Please give every line below again exactly, but not its pictures.

Saved data entries
====================

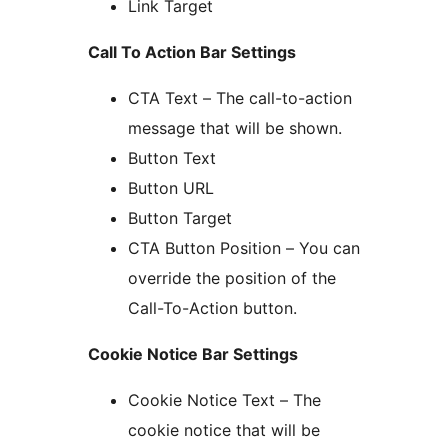
Link Target
Call To Action Bar Settings
CTA Text – The call-to-action
message that will be shown.
Button Text
Button URL
Button Target
CTA Button Position – You can
override the position of the
Call-To-Action button.
Cookie Notice Bar Settings
Cookie Notice Text – The
cookie notice that will be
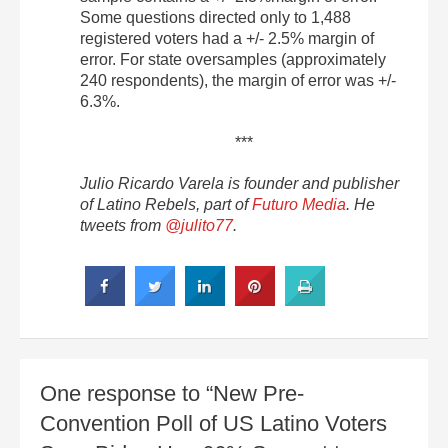
Some questions directed only to 1,488
registered voters had a +/- 2.5% margin of
error. For state oversamples (approximately
240 respondents), the margin of error was +/-
6.3%.
***
Julio Ricardo Varela is founder and publisher
of Latino Rebels, part of
Futuro Media
. He
tweets from
@julito77
.
One response to “New Pre-
Convention Poll of US Latino Voters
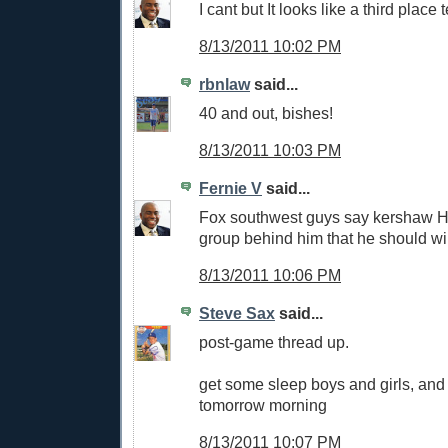
I cant but It looks like a third place
8/13/2011 10:02 PM
rbnlaw
said...
40 and out, bishes!
8/13/2011 10:03 PM
Fernie V
said...
Fox southwest guys say kershaw H
group behind him that he should wi
8/13/2011 10:06 PM
Steve Sax
said...
post-game thread up.
get some sleep boys and girls, and 
tomorrow morning
8/13/2011 10:07 PM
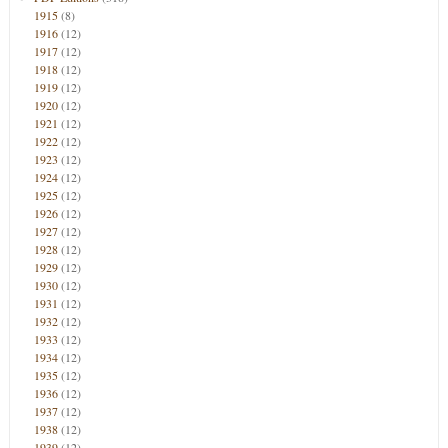
1915
(8)
1916
(12)
1917
(12)
1918
(12)
1919
(12)
1920
(12)
1921
(12)
1922
(12)
1923
(12)
1924
(12)
1925
(12)
1926
(12)
1927
(12)
1928
(12)
1929
(12)
1930
(12)
1931
(12)
1932
(12)
1933
(12)
1934
(12)
1935
(12)
1936
(12)
1937
(12)
1938
(12)
1939
(12)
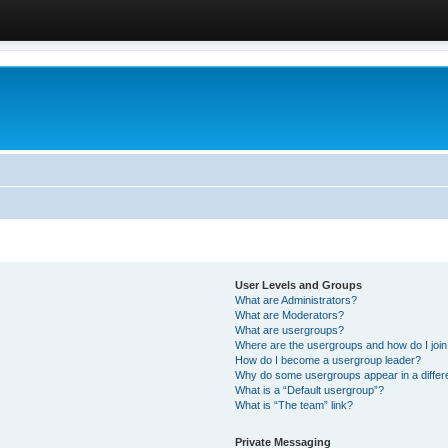
User Levels and Groups
What are Administrators?
What are Moderators?
What are usergroups?
Where are the usergroups and how do I joi
How do I become a usergroup leader?
Why do some usergroups appear in a differ
What is a “Default usergroup”?
What is “The team” link?
Private Messaging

====================

§ **EXPECTED ANSWER**:
Link Target
Call To Action Bar Settings
CTA Text – The call-to-action
message that will be shown.
Button Text
Button URL
Button Target
CTA Button Position – You can
override the position of the
Call-To-Action button.
Cookie Notice Bar Settings
Cookie Notice Text – The
cookie notice that will be
Some questions directed only to 1,488
registered voters had a +/- 2.5% margin of
error. For state oversamples (approximately
240 respondents), the margin of error was +/-
6.3%.
***
Julio Ricardo Varela is founder and publisher
of Latino Rebels, part of
Futuro Media
. He
tweets from
@julito77
.
One response to “New Pre-
Convention Poll of US Latino Voters
I cant but It looks like a third place
8/13/2011 10:02 PM
rbnlaw
said...
40 and out, bishes!
8/13/2011 10:03 PM
Fernie V
said...
Fox southwest guys say kershaw H
group behind him that he should wi
8/13/2011 10:06 PM
Steve Sax
said...
post-game thread up.
get some sleep boys and girls, and 
tomorrow morning
8/13/2011 10:07 PM
1915
(8)
1916
(12)
1917
(12)
1918
(12)
1919
(12)
1920
(12)
1921
(12)
1922
(12)
1923
(12)
1924
(12)
1925
(12)
1926
(12)
1927
(12)
1928
(12)
1929
(12)
1930
(12)
1931
(12)
1932
(12)
1933
(12)
1934
(12)
1935
(12)
1936
(12)
1937
(12)
1938
(12)
1939
(12)
User Levels and Groups
What are Administrators?
What are Moderators?
What are usergroups?
Where are the usergroups and how do I joi
How do I become a usergroup leader?
Why do some usergroups appear in a differ
What is a “Default usergroup”?
What is “The team” link?
Private Messaging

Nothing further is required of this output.